Kandell’s proximity to the royal family—and interest from the international press—led her to return to the kingdom several times, where she photographed religious ceremonies, traditional practices, occasions both formal and informal and the landscape and architecture of Sikkim before it was annexed by India in 1975. (Cooke returned to New York shortly after her husband was deposed; she divorced him in 1980.) Kandell has not returned to Sikkim since 1979, when she photographed the wedding of the princess Yangchen Dolma.

Alice S. Kandell with a villager and horse in Sikkim, May 1971 Photo: Courtesy the Library of Congress

In the years since, Kandell’s photographs from Sikkim have been exhibited at the Asia Society and the Camera Club of New York, and around 10,000 are held by the Library of Congress. Her images were published in the 1970 books Mountaintop Kingdom: Sikkim (with text by the travel writer Charlotte Y. Salisbury) and Sikkim: The Hidden Kingdom, among other publications.

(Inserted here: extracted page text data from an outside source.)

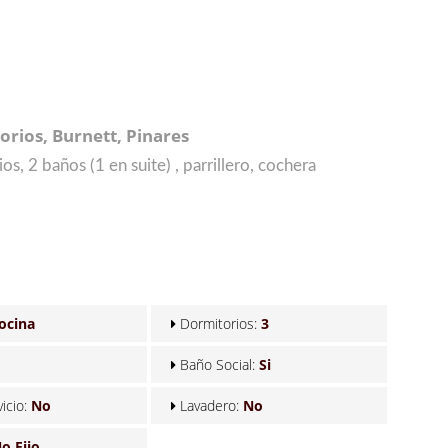
orios, Burnett, Pinares
s, 2 baños (1 en suite) , parrillero, cochera
ocina
Dormitorios:
3
Baño Social:
Si
icio:
No
Lavadero:
No
o Fijo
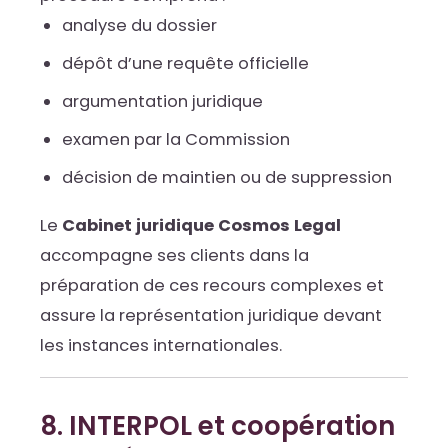
analyse du dossier
dépôt d’une requête officielle
argumentation juridique
examen par la Commission
décision de maintien ou de suppression
Le
Cabinet juridique Cosmos Legal
accompagne ses clients dans la
préparation de ces recours complexes et
assure la représentation juridique devant
les instances internationales.
8. INTERPOL et coopération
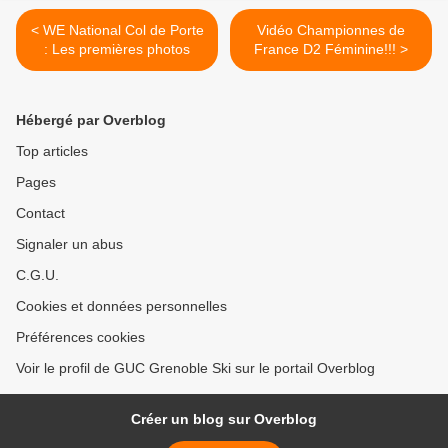
< WE National Col de Porte
Vidéo Championnes de
: Les premières photos
France D2 Féminine!!! >
Hébergé par Overblog
Top articles
Pages
Contact
Signaler un abus
C.G.U.
Cookies et données personnelles
Préférences cookies
Voir le profil de GUC Grenoble Ski sur le portail Overblog
Créer un blog sur Overblog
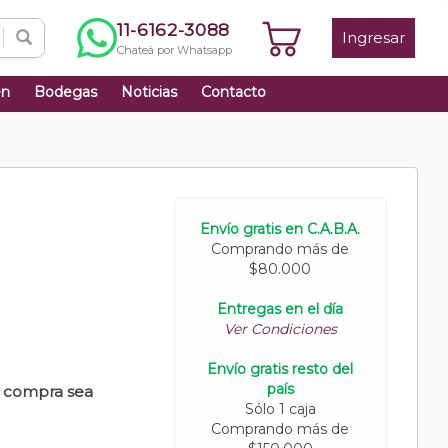
11-6162-3088
Ingresar
Chateá por Whatsapp
én
Bodegas
Noticias
Contacto
Envío gratis en C.A.B.A.
Comprando más de
$80.000
Entregas en el día
Ver Condiciones
Envío gratis resto del
país
u compra sea
Sólo 1 caja
Comprando más de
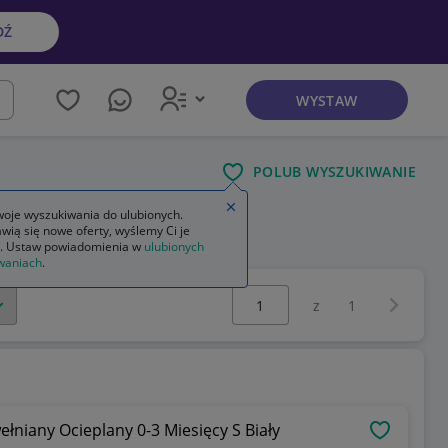
DŹ
WYSTAW
kaj
POLUB WYSZUKIWANIE
Zamknij wskazówkę
oje wyszukiwania do ulubionych.
wią się nowe oferty, wyślemy Ci je
ziecięcy
. Ustaw powiadomienia w
ulubionych
waniach
.
Wybierz stronę:
Następna 
z
1
łniany Ocieplany 0-3 Miesięcy S Biały
OBSERWU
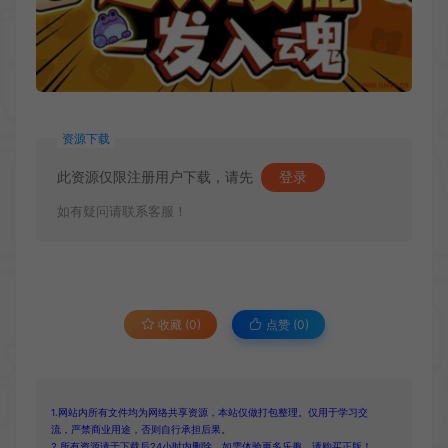
资源下载
此资源仅限注册用户下载，请先
登录
如有疑问请联系客服！
收藏 (0)
点赞 (
0
)
1.网站内所有文件均为网络共享资源，本站仅做打包整理。仅用于学习交
流，严禁商业用途，否则自行承担后果。
2.所有资源请于下载后24小时内删除。如需体验更多乐趣，请购买正版！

With the rise of South Asian-inspired clothing in the 1970s, pieces from Kandell’s collection appeared in fashion editorials in Harper’s Bazaar, and have been used as departure points for jewellery and clothing lines by Van Cleef & Arpels and Bergdorf Goodman.

“I’ve always known that these objects don’t belong to me,” Kandell says. “I just happened to be in a position where I could bring them to America and keep them in a dedicated, sacred space. Even though I visit the shrine every night, otherwise no one really comes here. It’s time for them to be with the world.”